I could tell my sister was rolling her eyes on the inside, and probably worried about me too by the way she kept looking at me to make sure I was gonna make it through this, so I gave her a reassuring smile—I was very good at those.
Trisha, blissfully clueless, leaned into me at one point and whispered that she was having fun. I kissed her temple, almost grateful that she was every mother’s dream. Even mine.
That would make things a hell of a lot easier.
When Trisha finally rose to leave, the entire family performed the hugging and bullshit ritual before the door even opened. My mother obviously invited her to the next dinner, and she obviously accepted.

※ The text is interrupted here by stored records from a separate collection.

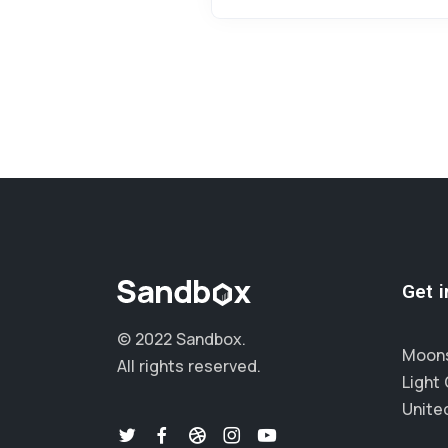
Get 
© 2022 Sandbox.
Moons
All rights reserved.
Light 
Unite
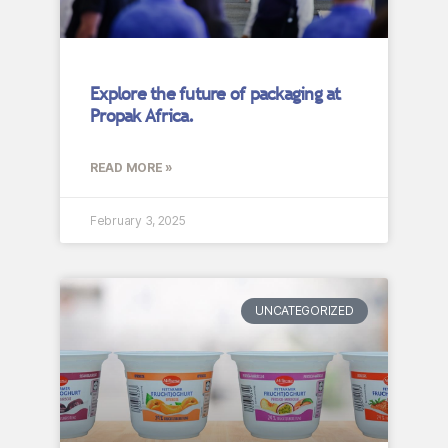
Explore the future of packaging at
Propak Africa.
READ MORE »
February 3, 2025
UNCATEGORIZED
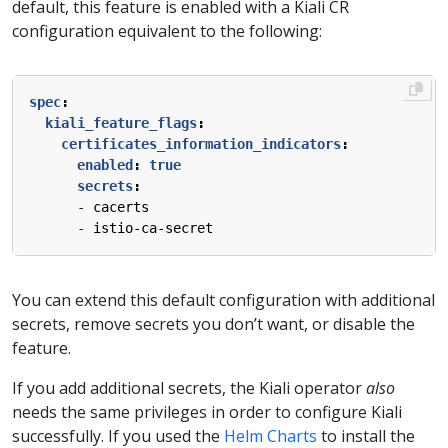
default, this feature is enabled with a Kiali CR
configuration equivalent to the following:
spec
:
kiali_feature_flags
:
certificates_information_indicators
:
enabled
:
true
secrets
:
- 
cacerts
- 
istio-ca-secret
You can extend this default configuration with additional
secrets, remove secrets you don’t want, or disable the
feature.
If you add additional secrets, the Kiali operator
also
needs the same privileges in order to configure Kiali
successfully. If you used the
Helm Charts
to install the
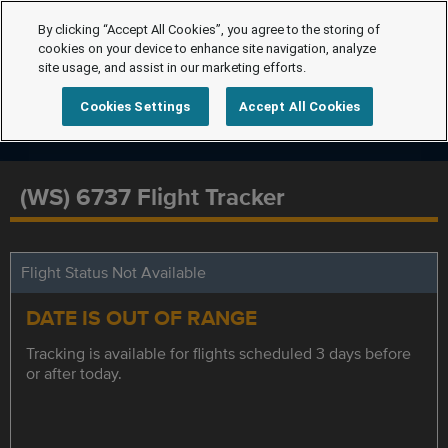
By clicking “Accept All Cookies”, you agree to the storing of
cookies on your device to enhance site navigation, analyze
site usage, and assist in our marketing efforts.
Cookies Settings
Accept All Cookies
(WS) 6737 Flight Tracker
Flight Status Not Available
DATE IS OUT OF RANGE
Tracking is available for flights scheduled 3 days before
or after today.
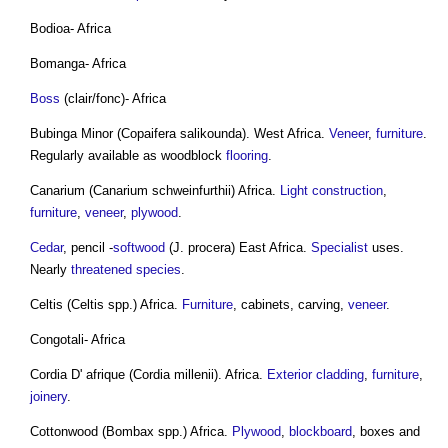
Bodioa- Africa
Bomanga- Africa
Boss
(clair/fonc)- Africa
Bubinga Minor (Copaifera salikounda). West Africa.
Veneer
,
furniture
.
Regularly available as woodblock
flooring
.
Canarium (Canarium schweinfurthii) Africa.
Light
construction
,
furniture
,
veneer
,
plywood
.
Cedar
, pencil -
softwood
(J. procera) East Africa.
Specialist
uses.
Nearly
threatened species
.
Celtis (Celtis spp.) Africa.
Furniture
, cabinets, carving,
veneer
.
Congotali- Africa
Cordia D' afrique (Cordia millenii). Africa.
Exterior
cladding
,
furniture
,
joinery
.
Cottonwood (Bombax spp.) Africa.
Plywood
,
blockboard
, boxes and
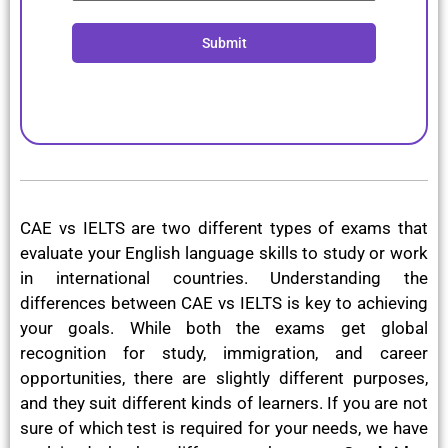
Submit
CAE vs IELTS are two different types of exams that
evaluate your English language skills to study or work
in international countries. Understanding the
differences between CAE vs IELTS is key to achieving
your goals. While both the exams get global
recognition for study, immigration, and career
opportunities, there are slightly different purposes,
and they suit different kinds of learners. If you are not
sure of which test is required for your needs, we have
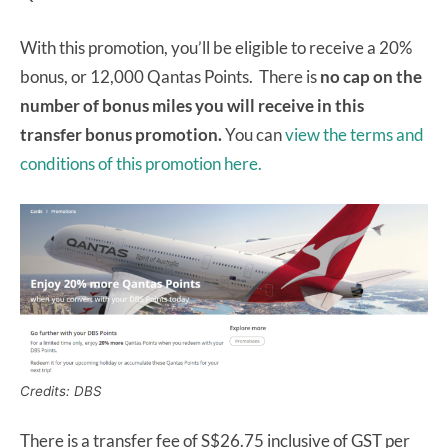
With this promotion, you’ll be eligible to receive a 20%
bonus, or 12,000 Qantas Points. There is
no cap on the
number of bonus miles you will receive in this
transfer bonus promotion.
You can
view the terms and
conditions of this promotion here.
Credits: DBS
There is a transfer fee of S$26.75 inclusive of GST per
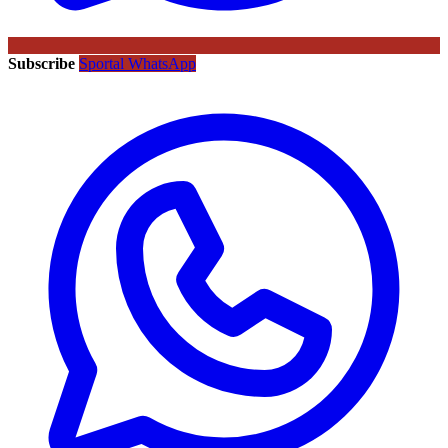
Subscribe
Sportal WhatsApp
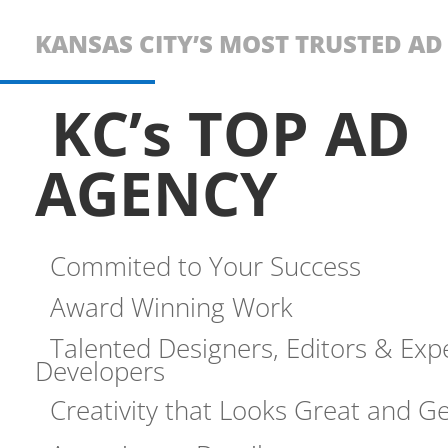
KANSAS CITY’S MOST TRUSTED A
KC’s TOP AD
AGENCY
Commited to Your Success
Award Winning Work
Talented Designers, Editors & Exp
Developers
Creativity that Looks Great and Ge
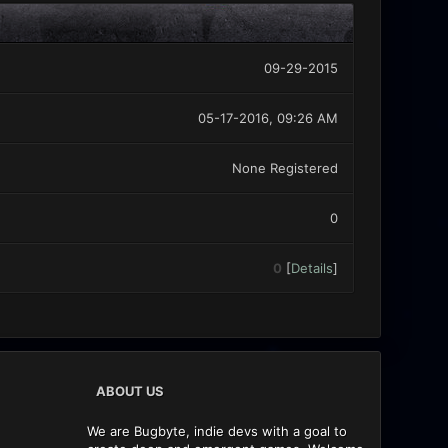
09-29-2015
05-17-2016, 09:26 AM
None Registered
0
0
[
Details
]
ABOUT US
We are Bugbyte, indie devs with a goal to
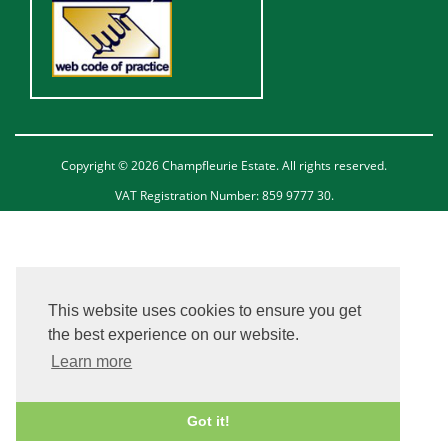
Copyright © 2026 Champfleurie Estate. All rights reserved.
VAT Registration Number: 859 9777 30.
This website uses cookies to ensure you get
the best experience on our website.
Learn more
Got it!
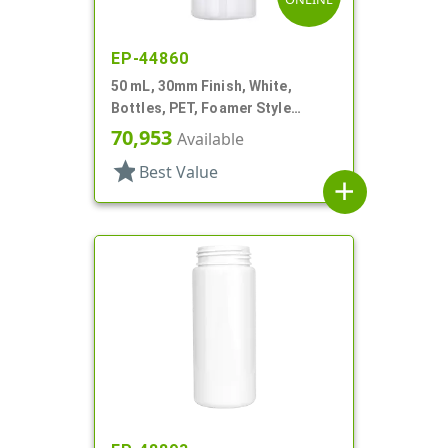
EP-44860
50 mL, 30mm Finish, White,
Bottles, PET, Foamer Style
Cylinder Round
70,953
Available
star
Best Value
add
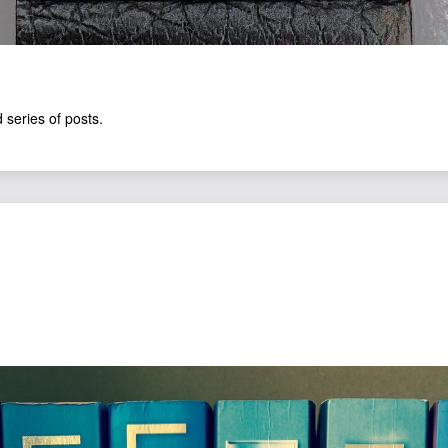
 series of posts.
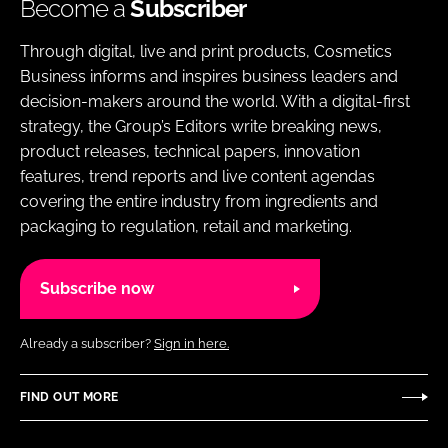
Become a
Subscriber
Through digital, live and print products, Cosmetics
Business informs and inspires business leaders and
decision-makers around the world. With a digital-first
strategy, the Group’s Editors write breaking news,
product releases, technical papers, innovation
features, trend reports and live content agendas
covering the entire industry from ingredients and
packaging to regulation, retail and marketing.
Subscribe now
Already a subscriber?
Sign in here.
FIND OUT MORE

I walked Trisha outside then, and I almost felt bad that she looked so genuinely happy with me, when I felt so fucking miserable with her.
But then again, she probably got the better end of the deal.
“I really had a great time,” she said.
“Me too,” I lied.
I kissed her. Least I could do after she survived my mother for three consecutive hours.
“Drive safe.”
I stood there until her headlights disappeared down the drive, then turned and walked back inside.
My mother was waiting in the foyer.
“I like her,” she said.
“I’m glad,” I answered. “She likes you as well. Thank you for inviting her.”
There it was again—that faint satisfaction in her expression. Approval earned.
“Get some rest,” she said. “Church tomorrow.”
“Yes, Mother.”
I went to my room without another word and lay down in the dark, staring at the ceiling.
My mind was blank.
Not calm or peaceful.
Blank.
Minutes passed. Maybe an hour before old habits kicked in.
I got up, slipped quietly into the hallway, and walked the familiar path I used to take when I was eight and Mother was having one of her episodes. I stopped outside Olivia’s room and knocked softly.
It opened almost immediately.
She didn’t look surprised.
She just stepped aside.
I walked in and sat on the edge of her bed for a second before lying back, staring at the ceiling, and finally letting the tears slide down my face.
No holding it in. No regulation. No measured breathing.
Just quiet, steady breaking.
She lay down beside me without a word and pulled me into her arms, holding me there until the shaking eased and the worst of it passed.
Then I told her everything.
Even the part I was still trying to deny.
She listened without interrupting, her expression shifting from worry to something steadier. Stronger.
“Do you trust me, Garr?”
“I do.”
“Then I need you to listen carefully,” she said. “Because I have an idea.”